Mauro Almeida (MA): As seguradoras gerem milhões de dados pessoais e sensíveis dos seus clientes, informação critica para o seu negócio. Hoje, mais do que nunca, toda a gestão, controlo e guarda desta informação é suportada em sistemas informáticos, assistindo-se a uma total digitalização do negócio e da interação com os próprios clientes. A responsabilidade para com a segurança de informação, e cibersegurança, por parte das seguradoras ganha um peso acrescido pela quantidade e criticidade dos dados que são tratados e armazenados.
O acesso indevido a dados confidenciais das organizações, ou a sua adulteração, pode levar à perda de confiança por parte dos clientes, dano reputacional, perda de propriedade intelectual ou à aplicação de multas pelo incumprimento de regulamentos, ou normas, com as consequentes perdas financeiras.

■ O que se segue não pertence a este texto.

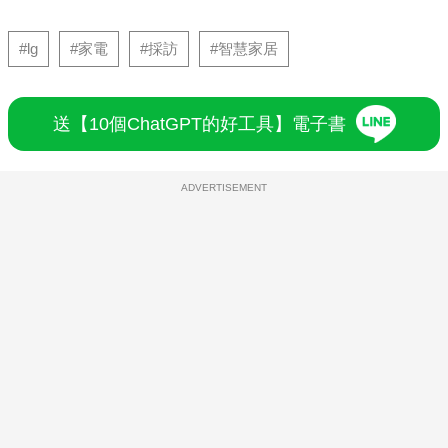
#lg
#家電
#採訪
#智慧家居
送【10個ChatGPT的好工具】電子書
ADVERTISEMENT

É por isso essencial que as seguradoras implementem preventivamente, por exemplo, soluções tecnológicas como a segmentação de redes, a monitorização de dispositivos, a implementação de mecanismos de multi-factor authentication (MFA), mecanismos de data loss prevention e de classificação e proteção de informação.
No entanto, em cibersegurança, não existe one-size-fit- all. A abordagem que defendo é a aquisição de soluções sob a perspetiva do ciber-risco, tendo a avaliação de risco como pedra basilar de uma estratégia de segurança robusta e holística. Esta abordagem permite às organizações a seleção adequada das soluções a adquirir, ou implementar, e garante uma aplicação eficiente do orçamento disponível e correta priorização do investimento com a consequente redução do ciber-risco.
VVDW: Qual o nível de conscientização das organizações em PT face ao risco cibernético? Há necessidade de campanhas de sensibilização? Por parte de quem?
MA: O ciber-risco já é um tema essencial nas agendas da gestão de topo das organizações que efetivamente o consideram como sendo um risco operacional. Isto é, um risco com o potencial de gerar um impacto negativo, e profundo, na organização, seja ele reputacional, financeiro, regulamentar ou capaz de gerar uma quebra de produção.
No entanto, apesar de se assistir a um aumento da sensibilização das organizações para o ciber- risco, também se assiste a uma redução considerável no nível de confiança destas na sua capacidade de o gerir. Esta perda de confiança está muitas vezes associada à dificuldade que as empresas têm em compreender a probabilidade, e prioridade, de ocorrência desses riscos e como agir sobre eles.
Outro fator de risco para as organizações, e que não deve ser negligenciado, é o facto de que grande parte dos colaboradores das empresas não está sensibilizado para o tema e, por isso, não toma as devidas precauções. Este risco é acrescido com o aumento do trabalho remoto, uma vez que os colaboradores deixam de estar no perímetro da organização e passam a utilizar as suas redes pessoais, de casa, para aceder a informação confidencial e sensível, ou a ativos da organização. Estas redes domésticas não têm os mesmos controlos de segurança que as redes corporativas e são mais uma superfície de ataque, não controlada pelas organizações.
A par da adoção de algumas medidas tecnológicas, é essencial trabalhar a segurança na perspetiva da formação e sensibilização dos colaboradores. Não é suficiente investir nos melhores serviços, adquirir o melhor hardware e software e definir processos internos, se não houver investimento nos colaboradores, que são quem realmente vai estar na frente da batalha contra ciberameaças. É errado pensar que os utilizadores são o elo mais fraco na segurança da informação das organizações, quando na verdade têm o potencial para ser o elemento mais forte de uma empresa na proteção contra ameaças de segurança.